The belief in a romantic chaos lends itself to pessimism, but it also lends itself to absolute self-assertion. Kant had boasted that he had removed knowledge in order to make room for faith; in other words, he had returned to chaos in order to find freedom. The great egotists, who detested the pressure of a world they had not posited or created, followed gladly in that path; but Schopenhauer was not an egotist. Like Goethe he was probably more selfish personally than those other philosophers whom their very egotism had made zealous and single-minded; but in imagination and feeling he was, like Goethe, genial and humane: the freedom and exuberance of nature impressed him more than his own. Had he been an egotist, as Fichte, Hegel, and Nietzsche were, he might have been an optimist like them. He was rather a happy man, hugely enjoying a great many things, among them food and music; and he taught that music was a direct transcript of the tormented will to live. How simple it would have been for him, if he had been an egotist, to enjoy the spectacle of that tormented will as much as the music which was its faithful image! But no; such æsthetic cruelty, which was Nietzsche's delight, would have revolted Schopenhauer. He thought tragedy beautiful because it detached us from a troubled world and did not think a troubled world good, as those unspeakable optimists did, because it made such a fine tragedy. It is pleasant to find that among all these philosophers one at least was a gentleman.
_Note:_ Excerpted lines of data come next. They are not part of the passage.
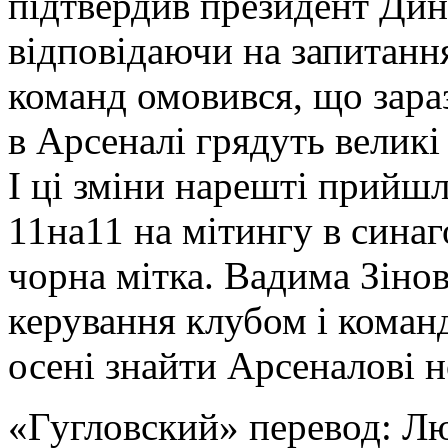
підтвердив президент Дин
відповідаючи на запитанн
команд омовився, що зараз
в Арсеналі грядуть великі
І ці зміни нарешті прийшл
11на11 на мітингу в синаг
чорна мітка. Вадима Зінов
керування клубом і коман
осені знайти Арсеналові н
«Гугловский» перевод: 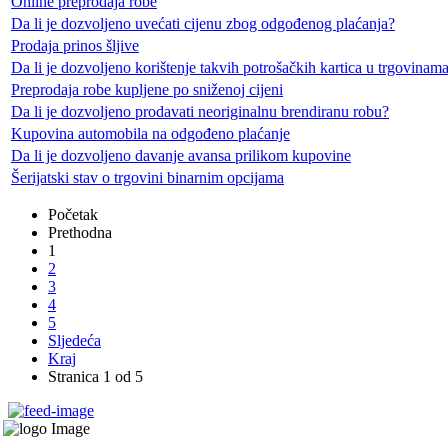
Online preprodaja robe
Da li je dozvoljeno uvećati cijenu zbog odgođenog plaćanja?
Prodaja prinos šljive
Da li je dozvoljeno korištenje takvih potrošačkih kartica u trgovinam
Preprodaja robe kupljene po sniženoj cijeni
Da li je dozvoljeno prodavati neoriginalnu brendiranu robu?
Kupovina automobila na odgođeno plaćanje
Da li je dozvoljeno davanje avansa prilikom kupovine
Šerijatski stav o trgovini binarnim opcijama
Početak
Prethodna
1
2
3
4
5
Sljedeća
Kraj
Stranica 1 od 5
If Will is the sole substance or force in the universe, it must be present in everything that exists, yet Schopenhauer affirmed that it was absent in æsthetic contemplation; and he looked to an ultimate denial of the Will, which if it was to be an act and not merely a void would evidently be impossible on his principles. The Will might well say to those who attempted to deny it: "They reckon ill who leave me out; when me they fly, I am the wings." In perceiving and correcting this contradiction, Nietzsche certainly improved the technique of the system.

Yet that contradiction was not substantial; it was verbal merely, and due to the fond use of the term Will for what might more properly be called matter, energy, or movement. Will taken in the metaphorical sense can never be in abeyance, so long as anything is going on; but will taken in its proper sense is in abeyance often; and this is what Schopenhauer saw and meant to say. Actual and conscious will is a passing phenomenon; it is so little necessary to life that it always disappears when life is at its height. All pure pleasures, including those of seeing and thinking, are without it: they are ingenuous, and terminate in their present object. A philosopher should have learned from Aristotle, if not from his own experience, that at the acme of life we live in the eternal, and that then, as Schopenhauer said, we no longer pry but gaze, and are freed from willing.

This is not to say that Nietzsche was not very happy and witty in his description of the passions that dominate artists and philosophers, and in urging that the life of the spirit was an impassioned thing. To prove it, he might have quoted Schopenhauer himself, in those moving passages where he describes the ecstasy of thought and the spell of beauty. It is not the dead or the bloodless that have such feelings. Of course, if the operations of the brain, and the whole instinctive life of the soul, were interrupted neither these feelings nor any others would arise. This was at bottom Schopenhauer's conviction. His great intuition, the corner-stone of his philosophy, was precisely the priority of automatism and instinct over the intellect. His only error came from having given to these underlying processes the name of Will, when properly the will is one expression of them only, as the intellect is.

Nietzsche, who adopted the same metaphor, was led by it into the very confusion which he criticised in Schopenhauer. Nietzsche had no great technical competence: he saw the inconsistency only when he disliked the result; when the result fell in with his first impressions he repeated the inconsistency. He often condemned other moralists for being enemies to life: he reproached the greater part of mankind for loving inglorious ease and resenting the sufferings inseparable from the will to be mighty and to perish. But this churlish attitude of the vulgar would be quite impossible if the heroic will to be powerful were the essence of everybody and even of material things. If I am nothing but the will to grow, how can I ever will to shrink?

But this inconsistency in Nietzsche, like that in Schopenhauer, was an honourable one that came of forgetting a false generalisation in the presence of a clear fact. That the will to be powerful is everywhere was a false generalisation; but it was a clear fact that some people are pious Christians or Epicurean philosophers, who do not care at all about conquering the world. They want to be let alone, and perhaps have a shrewd suspicion that no one lives under such dire compulsions as he who undertakes to tyrannise over others. This slave-morality of theirs might be called Will, though it is rather instinct and habit; but it is certainly not a will to be powerful: it is the opposite of that passion. Thus Nietzsche, by an honest self-contradiction, pointed to people who denied the will to be powerful, in order to abuse them, just as Schopenhauer had pointed to people who denied or suspended the will to live, in order to praise them.